Total Solar Eclipse – 22 July 2009

It’s time for another total solar eclipse!

And this time it’s going to be different… very very different… not because it’s the Eclipse of the Century, but because I’m going to China to witness it!!!

TSE2009 Animated

The path of the Moon’s umbral shadow begins in India and crosses through Nepal, Bangladesh, Bhutan, Myanmar and China. After leaving mainland Asia, the path crosses Japan’s Ryukyu Islands and curves southeast through the Pacific Ocean where the maximum duration of totality reaches 6 min 39 s.

6 minutes and 39 seconds!

That’s the longest total solar eclipse we can have for the 21th century! (and hence the Eclipse of the Century at the beginning of the post). We have to wait until Year 2132 to have a longer TSE than this one.
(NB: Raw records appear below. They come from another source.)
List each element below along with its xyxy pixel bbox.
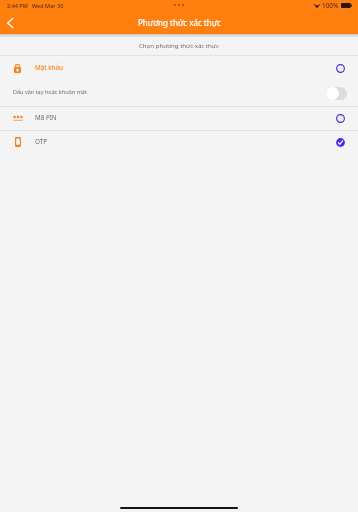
staticText: 100% xyxy=(322,1,339,10)
button[interactable]: OTP xyxy=(0,131,358,154)
staticText: Phương thức xác thực xyxy=(138,17,221,28)
staticText: 2:44 PM Wed Mar 30 xyxy=(7,2,64,9)
staticText: Chọn phương thức xác thực xyxy=(139,41,219,49)
staticText: Mã PIN xyxy=(35,113,57,122)
button[interactable]: Mật khẩu xyxy=(0,56,358,81)
button[interactable]: Back xyxy=(0,13,20,34)
button[interactable]: Mã PIN xyxy=(0,107,358,130)
staticText: Dấu vân tay hoặc khuôn mặt xyxy=(13,88,87,95)
staticText: Mật khẩu xyxy=(35,63,63,72)
staticText: OTP xyxy=(35,137,48,146)
button[interactable]: Dấu vân tay hoặc khuôn mặt xyxy=(0,81,358,106)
The reason for this long eclipse is simply because now is July; a time when the Sun is farthest away from Earth (aphelion), thus is smallest in size. And the Moon also just passes it nearest point to Earth (perigee), thus it looks big in our sky. Combine a small Sun with a big Moon, and bang, you have a long totality (the Moon will have more time to block the Sun).

As seen from the diagram above, Malaysia was not in the totality path (where the Moon’s umbral shadow is), but we are in the broader region of the Moon’s penumbral shadow – meaning that we can still see a partial eclipse. Even so, it’s not so favourable to us because at maximum the Moon only covers 8% of the Sun’s disk in Kuala Lumpur and 12% in Ipoh (and slightly more if you are further north). Click here for more details and here for animation.

In Kuala Lumpur,
First Contact – 8:29 am (when the Moon first “touches” the Sun’s limb)
Maximum Eclipse – 9:07 am (when the Moon covers the Sun’s disk the most; 8%)
Last Contact – 9:48 am (when the Moon “leaves” the Sun)
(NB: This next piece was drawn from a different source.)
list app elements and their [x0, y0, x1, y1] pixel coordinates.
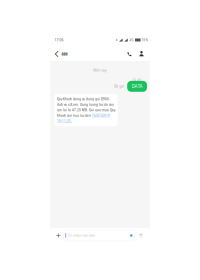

So you know a partial solar eclipse is going to be visible soon and you are looking forward to that. Now, how do you observe this event SAFELY?

There are few ways. You can project the image of the Sun onto a piece of paper or a wall either by using pinhole projector (long box or cardboard) or telescope, or use a solar filter either the glasses type or attached it in front of a telescope. Only then, you can observe the Sun safely. You don’t really need a telescope to enjoy this.

Caution: Sunglasses, exposed film, x-ray film, polaroid filters etc. are NOT suitable to be used for Sun observation. Use only filters or glasses that are specially made for Sun viewing.

Remember this: Safety precautions always have to be taken for any observations involving the Sun. NEVER EVER look at the Sun directly without any safety filters. The consequences will be a damaged eye or blindness.

Please bear in mind that although the Sun will be partially covered, the remaining of the crescent Sun will still be intense enough to damage your eyes. It is NOT safe at all to look at the partial Sun directly.

I’ll be in Hangzhou observing. The duration of totality is about 5 minutes; hope I’ll stay calm, not panic, and have enough time to take some decent photographs to share with you all.

TSE2009China

Wish me clear skies in China!!!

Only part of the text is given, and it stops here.